Segment Start: DATA TO PROCESS
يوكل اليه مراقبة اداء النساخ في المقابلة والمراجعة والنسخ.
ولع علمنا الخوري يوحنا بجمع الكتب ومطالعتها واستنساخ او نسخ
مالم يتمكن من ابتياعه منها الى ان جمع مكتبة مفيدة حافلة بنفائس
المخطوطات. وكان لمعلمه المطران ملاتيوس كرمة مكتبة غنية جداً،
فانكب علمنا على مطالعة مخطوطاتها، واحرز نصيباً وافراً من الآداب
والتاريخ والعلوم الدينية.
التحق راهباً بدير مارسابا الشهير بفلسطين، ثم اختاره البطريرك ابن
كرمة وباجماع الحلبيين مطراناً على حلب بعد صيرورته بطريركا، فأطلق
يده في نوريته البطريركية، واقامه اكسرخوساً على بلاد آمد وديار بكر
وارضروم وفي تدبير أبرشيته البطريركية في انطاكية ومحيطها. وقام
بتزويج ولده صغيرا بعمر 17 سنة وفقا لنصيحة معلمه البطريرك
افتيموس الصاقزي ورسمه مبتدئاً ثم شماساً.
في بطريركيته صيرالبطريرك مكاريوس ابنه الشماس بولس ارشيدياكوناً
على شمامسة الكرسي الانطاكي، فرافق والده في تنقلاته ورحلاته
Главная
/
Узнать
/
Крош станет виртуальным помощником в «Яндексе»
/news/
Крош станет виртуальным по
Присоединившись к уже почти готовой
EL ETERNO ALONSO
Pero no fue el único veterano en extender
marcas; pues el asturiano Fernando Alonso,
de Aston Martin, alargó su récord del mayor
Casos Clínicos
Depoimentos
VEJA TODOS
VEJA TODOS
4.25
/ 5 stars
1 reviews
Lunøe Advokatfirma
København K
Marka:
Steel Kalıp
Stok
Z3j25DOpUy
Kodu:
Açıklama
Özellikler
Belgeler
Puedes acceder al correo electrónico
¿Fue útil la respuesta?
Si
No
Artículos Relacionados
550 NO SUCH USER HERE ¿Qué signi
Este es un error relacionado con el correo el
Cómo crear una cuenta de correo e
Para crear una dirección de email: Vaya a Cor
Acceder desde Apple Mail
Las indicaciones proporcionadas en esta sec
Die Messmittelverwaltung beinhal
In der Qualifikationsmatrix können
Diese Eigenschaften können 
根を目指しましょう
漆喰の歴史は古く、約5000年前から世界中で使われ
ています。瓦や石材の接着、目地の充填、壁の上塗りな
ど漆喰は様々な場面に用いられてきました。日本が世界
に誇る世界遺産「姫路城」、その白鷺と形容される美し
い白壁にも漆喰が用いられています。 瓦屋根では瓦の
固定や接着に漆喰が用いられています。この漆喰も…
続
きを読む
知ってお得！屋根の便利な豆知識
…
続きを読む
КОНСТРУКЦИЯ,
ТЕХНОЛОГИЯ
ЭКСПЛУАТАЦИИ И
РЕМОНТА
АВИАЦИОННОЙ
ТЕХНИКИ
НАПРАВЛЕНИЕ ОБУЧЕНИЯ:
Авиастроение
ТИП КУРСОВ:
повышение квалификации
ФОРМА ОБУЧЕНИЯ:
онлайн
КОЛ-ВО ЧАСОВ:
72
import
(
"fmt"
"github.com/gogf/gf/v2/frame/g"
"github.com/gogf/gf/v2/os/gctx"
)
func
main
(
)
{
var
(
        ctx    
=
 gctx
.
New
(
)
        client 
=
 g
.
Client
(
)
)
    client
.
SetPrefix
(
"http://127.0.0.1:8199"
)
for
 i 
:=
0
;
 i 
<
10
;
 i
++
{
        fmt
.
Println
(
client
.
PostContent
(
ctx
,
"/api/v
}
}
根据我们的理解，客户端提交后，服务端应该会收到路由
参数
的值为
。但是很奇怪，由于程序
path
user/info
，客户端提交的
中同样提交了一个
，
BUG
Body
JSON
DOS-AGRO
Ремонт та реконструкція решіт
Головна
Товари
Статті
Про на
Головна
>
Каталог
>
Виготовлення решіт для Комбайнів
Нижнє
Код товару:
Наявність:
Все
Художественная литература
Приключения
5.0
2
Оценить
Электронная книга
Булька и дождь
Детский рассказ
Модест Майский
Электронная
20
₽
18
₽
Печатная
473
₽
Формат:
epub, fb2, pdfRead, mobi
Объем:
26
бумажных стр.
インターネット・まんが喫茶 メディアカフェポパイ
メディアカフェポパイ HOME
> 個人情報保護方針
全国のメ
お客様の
Segment End: DATA TO PROCESS
# [PROBLEM]
Output the listing above exactly, keeping each line as it was.

# [ANSWER AREA]
يوكل اليه مراقبة اداء النساخ في المقابلة والمراجعة والنسخ.
ولع علمنا الخوري يوحنا بجمع الكتب ومطالعتها واستنساخ او نسخ
مالم يتمكن من ابتياعه منها الى ان جمع مكتبة مفيدة حافلة بنفائس
المخطوطات. وكان لمعلمه المطران ملاتيوس كرمة مكتبة غنية جداً،
فانكب علمنا على مطالعة مخطوطاتها، واحرز نصيباً وافراً من الآداب
والتاريخ والعلوم الدينية.
التحق راهباً بدير مارسابا الشهير بفلسطين، ثم اختاره البطريرك ابن
كرمة وباجماع الحلبيين مطراناً على حلب بعد صيرورته بطريركا، فأطلق
يده في نوريته البطريركية، واقامه اكسرخوساً على بلاد آمد وديار بكر
وارضروم وفي تدبير أبرشيته البطريركية في انطاكية ومحيطها. وقام
بتزويج ولده صغيرا بعمر 17 سنة وفقا لنصيحة معلمه البطريرك
افتيموس الصاقزي ورسمه مبتدئاً ثم شماساً.
في بطريركيته صيرالبطريرك مكاريوس ابنه الشماس بولس ارشيدياكوناً
على شمامسة الكرسي الانطاكي، فرافق والده في تنقلاته ورحلاته
Главная
/
Узнать
/
Крош станет виртуальным помощником в «Яндексе»
/news/
Крош станет виртуальным по
Присоединившись к уже почти готовой
EL ETERNO ALONSO
Pero no fue el único veterano en extender
marcas; pues el asturiano Fernando Alonso,
de Aston Martin, alargó su récord del mayor
Casos Clínicos
Depoimentos
VEJA TODOS
VEJA TODOS
4.25
/ 5 stars
1 reviews
Lunøe Advokatfirma
København K
Marka:
Steel Kalıp
Stok
Z3j25DOpUy
Kodu:
Açıklama
Özellikler
Belgeler
Puedes acceder al correo electrónico
¿Fue útil la respuesta?
Si
No
Artículos Relacionados
550 NO SUCH USER HERE ¿Qué signi
Este es un error relacionado con el correo el
Cómo crear una cuenta de correo e
Para crear una dirección de email: Vaya a Cor
Acceder desde Apple Mail
Las indicaciones proporcionadas en esta sec
Die Messmittelverwaltung beinhal
In der Qualifikationsmatrix können
Diese Eigenschaften können 
根を目指しましょう
漆喰の歴史は古く、約5000年前から世界中で使われ
ています。瓦や石材の接着、目地の充填、壁の上塗りな
ど漆喰は様々な場面に用いられてきました。日本が世界
に誇る世界遺産「姫路城」、その白鷺と形容される美し
い白壁にも漆喰が用いられています。 瓦屋根では瓦の
固定や接着に漆喰が用いられています。この漆喰も…
続
きを読む
知ってお得！屋根の便利な豆知識
…
続きを読む
КОНСТРУКЦИЯ,
ТЕХНОЛОГИЯ
ЭКСПЛУАТАЦИИ И
РЕМОНТА
АВИАЦИОННОЙ
ТЕХНИКИ
НАПРАВЛЕНИЕ ОБУЧЕНИЯ:
Авиастроение
ТИП КУРСОВ:
повышение квалификации
ФОРМА ОБУЧЕНИЯ:
онлайн
КОЛ-ВО ЧАСОВ:
72
import
(
"fmt"
"github.com/gogf/gf/v2/frame/g"
"github.com/gogf/gf/v2/os/gctx"
)
func
main
(
)
{
var
(
        ctx    
=
 gctx
.
New
(
)
        client 
=
 g
.
Client
(
)
)
    client
.
SetPrefix
(
"http://127.0.0.1:8199"
)
for
 i 
:=
0
;
 i 
<
10
;
 i
++
{
        fmt
.
Println
(
client
.
PostContent
(
ctx
,
"/api/v
}
}
根据我们的理解，客户端提交后，服务端应该会收到路由
参数
的值为
。但是很奇怪，由于程序
path
user/info
，客户端提交的
中同样提交了一个
，
BUG
Body
JSON
DOS-AGRO
Ремонт та реконструкція решіт
Головна
Товари
Статті
Про на
Головна
>
Каталог
>
Виготовлення решіт для Комбайнів
Нижнє
Код товару:
Наявність:
Все
Художественная литература
Приключения
5.0
2
Оценить
Электронная книга
Булька и дождь
Детский рассказ
Модест Майский
Электронная
20
₽
18
₽
Печатная
473
₽
Формат:
epub, fb2, pdfRead, mobi
Объем:
26
бумажных стр.
インターネット・まんが喫茶 メディアカフェポパイ
メディアカフェポパイ HOME
> 個人情報保護方針
全国のメ
お客様の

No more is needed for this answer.